The Las2dem tool computed a gridded DEM from ground-based point clouds or from point clouds with additional height parameters from *.laz files pre-processed in previous steps. The DEM was created with actual *.laz values, and the elevation parameter was set to 0.15 m.
Raster derivatives from LAStools were subsequently interpreted in the Quantum Geographic Information System 3.2.3. (QGIS) and in the System for Automated Geoscientific Analyses 2.3.2 (SAGA) (modules are explained below) using the coordinate system EPSG 5513 (data processing workflow with detailed calculations is in Supplementary Material S3).
  • Module of Slope, Aspect, and Curvature: Terrain curvature is one of the most essential local morphometric parameters applied in landform analyses [42]. It is a curvature of a principal section with the highest value of curvature at a given point of the topographic surface [43]. Maximal curvature is scale-sensible and dependent on the location of cells within a raster grid because the odd number of cells in the square window such that the cells on the edges of a DEM remain unclassified [41] and its values can be positive (convex landforms), negative (concave landforms), or zero (planar slopes).
  • Module of Valley Depth and Basic Terrain Analysis: The valley depth is one of several non-local morphometric factors affecting the landslide susceptibility and it is calculated as the vertical distance to the base level of the channel network [44]. The threshold value for the ridge detection was set to 4 for the LiDAR DEM and the RPAS DEM. The threshold value for the ridge detection for the DEM created from the SfM CRP data was set to a value of 1. The tension threshold defined by the percentage of cell size was set to a default of 1 for all DEMs.

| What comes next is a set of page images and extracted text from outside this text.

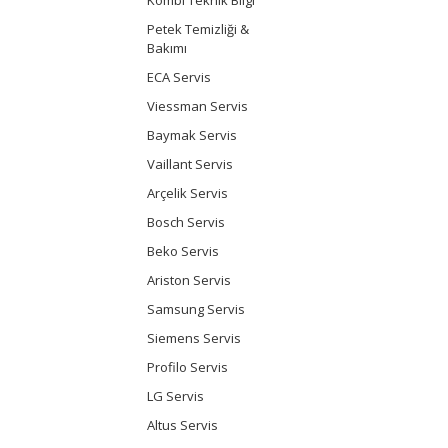
Petek Temizliği &
Bakımı
ECA Servis
Viessman Servis
Baymak Servis
Vaillant Servis
Arçelik Servis
Bosch Servis
Beko Servis
Ariston Servis
Samsung Servis
Siemens Servis
Profilo Servis
LG Servis
Altus Servis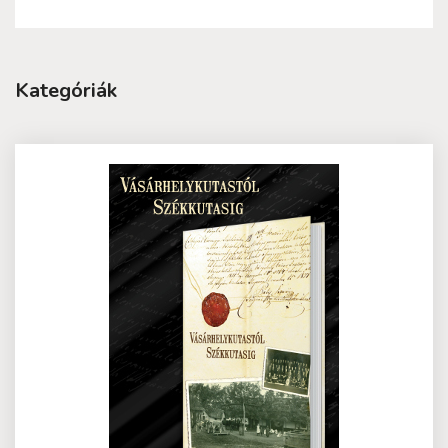
Kategóriák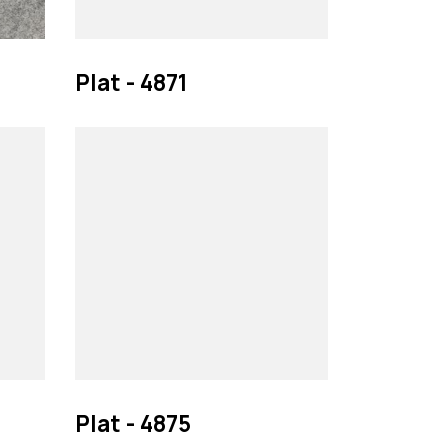
Pesquisar
Plat - 4871
Plat - 4875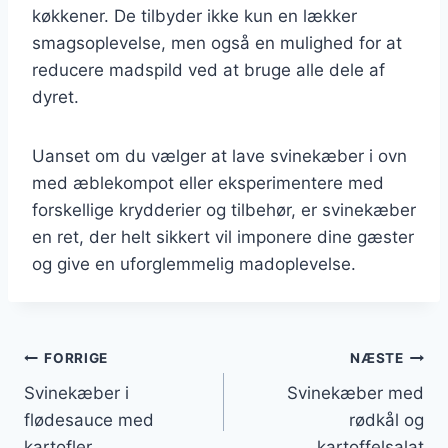
køkkener. De tilbyder ikke kun en lækker
smagsoplevelse, men også en mulighed for at
reducere madspild ved at bruge alle dele af
dyret.
Uanset om du vælger at lave svinekæber i ovn
med æblekompot eller eksperimentere med
forskellige krydderier og tilbehør, er svinekæber
en ret, der helt sikkert vil imponere dine gæster
og give en uforglemmelig madoplevelse.
Indlægsnavigation
FORRIGE
NÆSTE
Svinekæber i
Svinekæber med
flødesauce med
rødkål og
kartofler
kartoffelsalat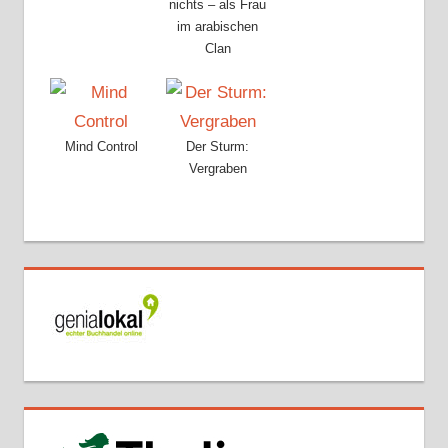
nichts – als Frau
im arabischen
Clan
Mind Control
Der Sturm:
Vergraben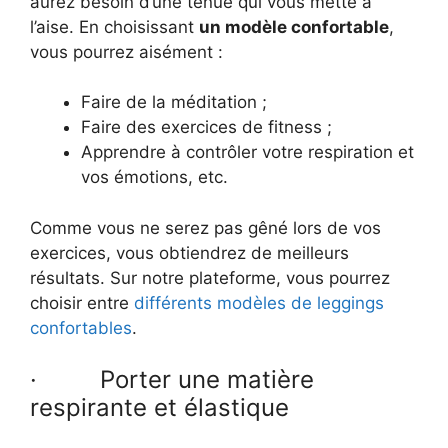
aurez besoin d’une tenue qui vous mette à
l’aise. En choisissant
un modèle confortable
,
vous pourrez aisément :
Faire de la méditation ;
Faire des exercices de fitness ;
Apprendre à contrôler votre respiration et
vos émotions, etc.
Comme vous ne serez pas gêné lors de vos
exercices, vous obtiendrez de meilleurs
résultats. Sur notre plateforme, vous pourrez
choisir entre
différents modèles de leggings
confortables
.
· Porter une matière
respirante et élastique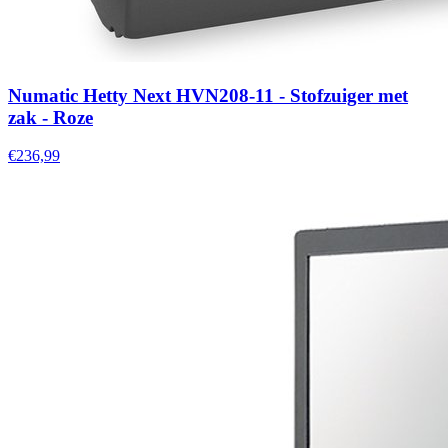
Numatic Hetty Next HVN208-11 - Stofzuiger met
zak - Roze
€236,99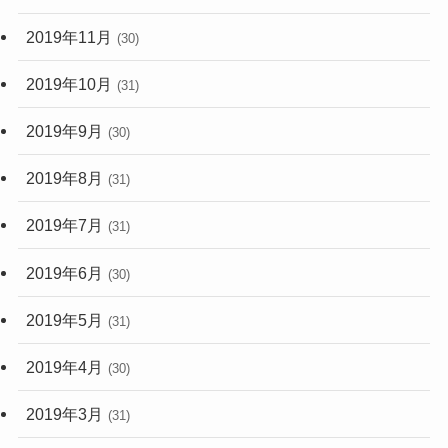
2019年11月
(30)
2019年10月
(31)
2019年9月
(30)
2019年8月
(31)
2019年7月
(31)
2019年6月
(30)
2019年5月
(31)
2019年4月
(30)
2019年3月
(31)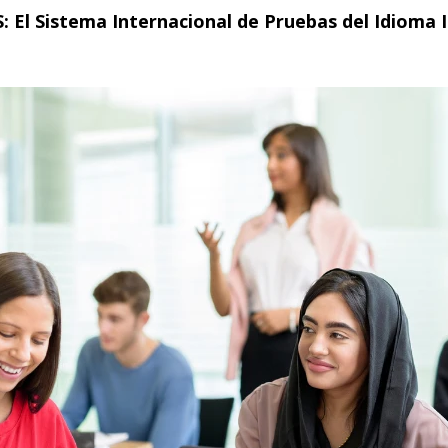
: El Sistema Internacional de Pruebas del Idioma 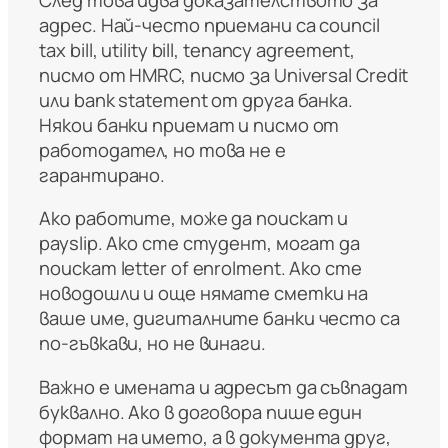
адрес. Най-често приемани са council
tax bill, utility bill, tenancy agreement,
писмо от HMRC, писмо за Universal Credit
или bank statement от друга банка.
Някои банки приемат и писмо от
работодател, но това не е
гарантирано.
Ако работите, може да поискат и
payslip. Ако сте студент, могат да
поискат letter of enrolment. Ако сте
новодошли и още нямате сметки на
ваше име, дигиталните банки често са
по-гъвкави, но не винаги.
Важно е имената и адресът да съвпадат
буквално. Ако в договора пише един
формат на името, а в документа друг,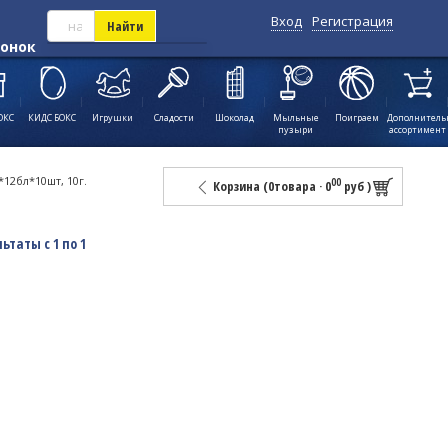
Вход
Регистрация
Найти
вонок
ОКС
КИДС БОКС
Игрушки
Сладости
Шоколад
Мыльные
Поиграем
Дополнител
пузыри
ассортимент
2бл*10шт, 10г.
00
Корзина (
0
товара
·
0
руб
)
льтаты с 1 по 1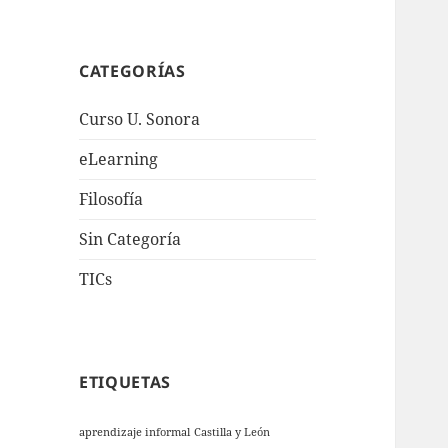
CATEGORÍAS
Curso U. Sonora
eLearning
Filosofía
Sin Categoría
TICs
ETIQUETAS
aprendizaje informal
Castilla y León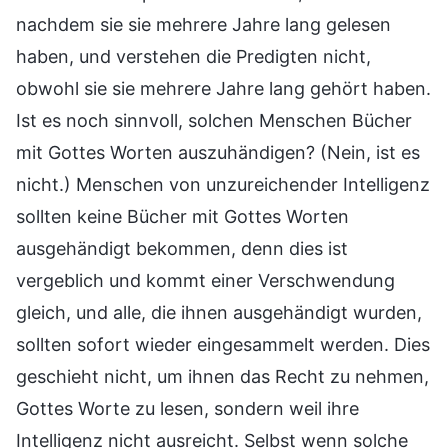
nachdem sie sie mehrere Jahre lang gelesen
haben, und verstehen die Predigten nicht,
obwohl sie sie mehrere Jahre lang gehört haben.
Ist es noch sinnvoll, solchen Menschen Bücher
mit Gottes Worten auszuhändigen? (Nein, ist es
nicht.) Menschen von unzureichender Intelligenz
sollten keine Bücher mit Gottes Worten
ausgehändigt bekommen, denn dies ist
vergeblich und kommt einer Verschwendung
gleich, und alle, die ihnen ausgehändigt wurden,
sollten sofort wieder eingesammelt werden. Dies
geschieht nicht, um ihnen das Recht zu nehmen,
Gottes Worte zu lesen, sondern weil ihre
Intelligenz nicht ausreicht. Selbst wenn solche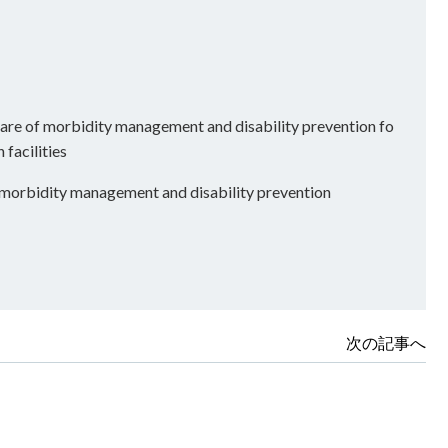
re of morbidity management and disability prevention fo
facilities
for morbidity management and disability prevention
次の記事へ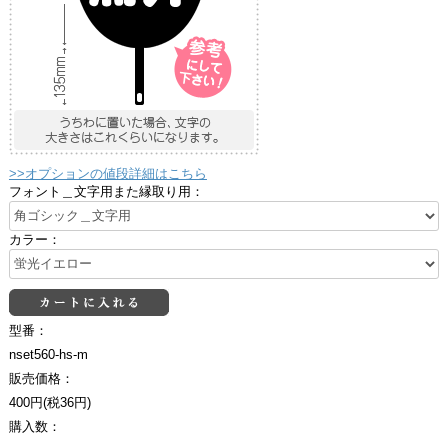
>>オプションの値段詳細はこちら
フォント＿文字用また縁取り用：
カラー：
型番：
nset560-hs-m
販売価格：
400円(税36円)
購入数：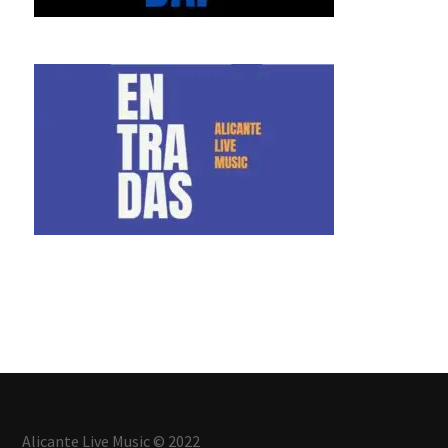
Alicante Live Music © 2022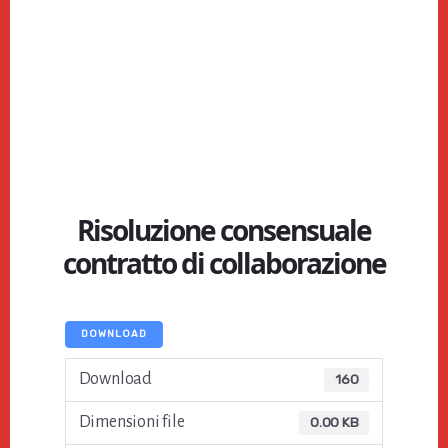
Risoluzione consensuale
contratto di collaborazione​
DOWNLOAD
Download
160
Dimensioni file
0.00 KB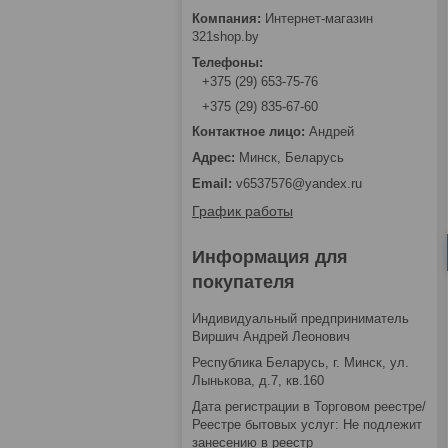
Интернет-магазин
321shop.by
+375 (29) 653-75-76
+375 (29) 835-67-60
Андрей
Минск, Беларусь
v6537576@yandex.ru
График работы
Информация для
покупателя
Индивидуальный предприниматель
Виршич Андрей Леонович
Республика Беларусь, г. Минск, ул.
Лынькова, д.7, кв.160
Дата регистрации в Торговом реестре/
Реестре бытовых услуг: Не подлежит
занесению в реестр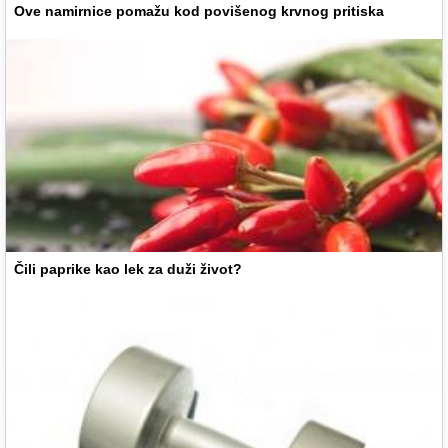
Ove namirnice pomažu kod povišenog krvnog pritiska
Čili paprike kao lek za duži život?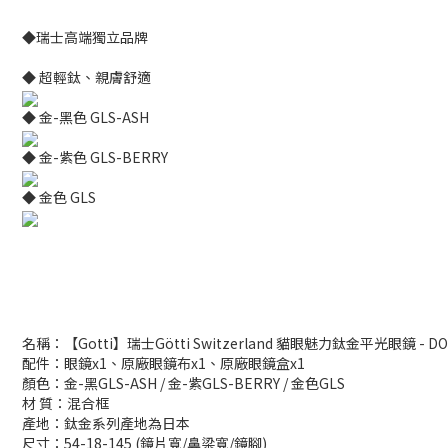
◆瑞士高端獨立品牌
◆ 超輕鈦、親膚舒適
◆ 金-黑色 GLS-ASH
◆ 金-紫色 GLS-BERRY
◆ 金色 GLS
名稱：【Gotti】瑞士Götti Switzerland 貓眼魅力鈦金平光眼鏡 - DO
配件：眼鏡x1、原廠眼鏡布x1、原廠眼鏡盒x1
顏色：金-黑GLS-ASH / 金-紫GLS-BERRY / 金色GLS
材 質：混合框
產地：鈦金系列產地為日本
尺寸：54-18-145 (鏡片寬/鼻梁寬/鏡腳)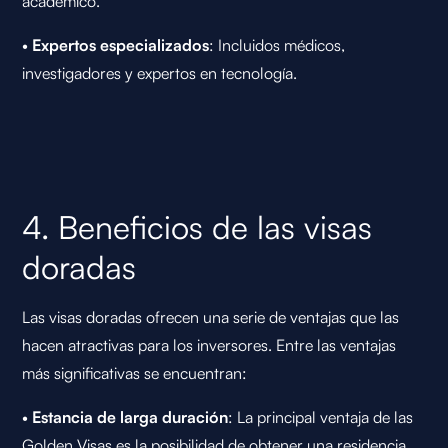
académico.
•
Expertos especializados
: Incluidos médicos,
investigadores y expertos en tecnología.
4. Beneficios de las visas
doradas
Las visas doradas ofrecen una serie de ventajas que las
hacen atractivas para los inversores. Entre las ventajas
más significativas se encuentran:
•
Estancia de larga duración
: La principal ventaja de las
Golden Visas es la posibilidad de obtener una residencia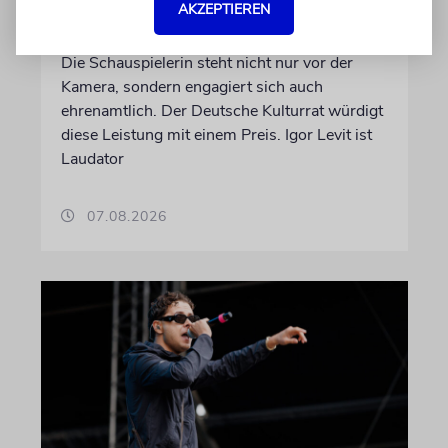
AKZEPTIEREN
Kulturpolitikpreis
Die Schauspielerin steht nicht nur vor der
Kamera, sondern engagiert sich auch
ehrenamtlich. Der Deutsche Kulturrat würdigt
diese Leistung mit einem Preis. Igor Levit ist
Laudator
07.08.2026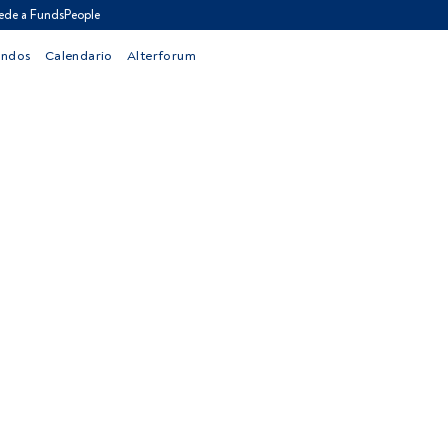
ede a FundsPeople
ondos
Calendario
Alterforum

Module of Basic Terrain Analysis was used for the calculations of topographic wetness index (TWI), which is a combined type of morphometric variable. TWI can be used to predict future landslide movements [45]. Higher values of the TWI represent drainage depressions, or deeper erosive landforms as hollows, ravines, gullies and lower values represent crests and ridges. TWI visualized a drainage network in the studied landslide area in Figure 2.
  • Module of Sky View Factor is not just an effective visualization method but also a powerful spatial analysis method with numerous applications [46]. A Sky View Factor is a solar morphometric variable interpreted in raster file—a shaded terrain model highlighting the brightness and contrast of landform discontinuities. It ranges from 1, for completely unobstructed surfaces (for example, horizontal surfaces, peaks and ridges), to 0, for completely obstructed surfaces [47]. We set up search radius to 100 m for the LiDAR and the RPAS data and to 5 m for the SfM CRP data.
The plugin CSMapMaker was applied for the landslide delineation and it is a licensed Python module that is released under the GNU Public License (GPL) Version 2 and authorized by Kosuke Asahi [47].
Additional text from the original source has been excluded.